Has Mold Met Its Match?


Building Science Could Succeed Where Traditional Construction Has Failed in Preventing Home Scourge

by Julie Bonnin

For years, experts in building science—the technologists of construction—have predicted that changes in materials and improper and outdated installation techniques, among other factors, would eventually cause widespread mold problems for homeowners. However, word rarely filtered down from the researchers with doctorates to the guys in the pickups doing the work, said Doug Garrett, president of Central Texas-based Building Performance & Comfort.

But as concerns about mold have grown, builders have turned to building science for answers. Preventing this costly problem likely will require a new approach to house building.

Garrett is a frequent speaker on the topics of moisture management and air quality and a member of the Texas Department of Health’s mold policy committee. Audiences such as the air-conditioning contractors he spoke to recently are hungry for such information.

“I finished speaking at 12:15 and they were still asking questions at 1:30,” he said.

Garrett is among those getting the word out on how to stem the swelling tide of mold problems in homes and other buildings. He and Terry Brennan, a New York-based air-quality expert who also has advised the Texas Department of Health, were among those who spoke at the International Green Building Conference Nov. 13-15, 2002 in Austin.
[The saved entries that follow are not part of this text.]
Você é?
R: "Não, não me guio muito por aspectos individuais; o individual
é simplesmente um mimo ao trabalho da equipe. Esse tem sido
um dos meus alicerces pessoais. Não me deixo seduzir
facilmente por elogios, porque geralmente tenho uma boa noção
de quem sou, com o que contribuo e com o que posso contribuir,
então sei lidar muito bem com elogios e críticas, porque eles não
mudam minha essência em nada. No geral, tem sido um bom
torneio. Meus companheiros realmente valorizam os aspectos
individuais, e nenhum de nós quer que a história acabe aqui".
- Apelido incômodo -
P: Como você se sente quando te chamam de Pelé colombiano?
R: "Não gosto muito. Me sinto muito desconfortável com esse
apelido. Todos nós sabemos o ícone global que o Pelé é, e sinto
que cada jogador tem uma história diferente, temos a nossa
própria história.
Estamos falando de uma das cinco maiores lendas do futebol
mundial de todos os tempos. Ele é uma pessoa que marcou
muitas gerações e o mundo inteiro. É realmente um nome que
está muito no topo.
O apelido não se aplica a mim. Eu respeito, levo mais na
With Joseph Lstiburek (pronounced stee-brook), a forensic engineer who is one of the world’s foremost experts on energy-efficient construction, Garrett and Brennan are busy advising contractors, architects and others on how to do things right when it comes to designing and constructing buildings.

What’s gone wrong is a combination of factors, they say.

Some building materials in widespread use—paper-covered gypsum board, cellulose ceiling tile, particle board and others—happen to be great food for mold, which can grow wherever moisture accumulates.

Other materials that are in widespread use—fiberglass and cellulose cavity insulation, polyethylene vapor retarders, vinyl wallpaper—make it harder for walls to dry out.

Add tight windows and other features designed to boost energy efficiency, and the lack of air flow creates moisture problems.

Houses have always leaked, Lstiburek said, “but that incidental water didn’t mean much because the building dried so quickly. Now we have to choose different techniques to install windows and doors.”

Another factor, he said, is “cold climate chauvinism” in nationwide building codes: Many good building practices for northern climates have been enforced in places such as Texas, even when they didn’t make sense for the state’s hot and humid climate.

Thousands of homes built in Austin in the 1970s and ’80s, for example, were built with a “vapor barrier” consisting of a sheet of plastic stapled underneath the drywall. Vapor-proofing was designed to keep moisture out of walls in the North, but in the South, it works in reverse.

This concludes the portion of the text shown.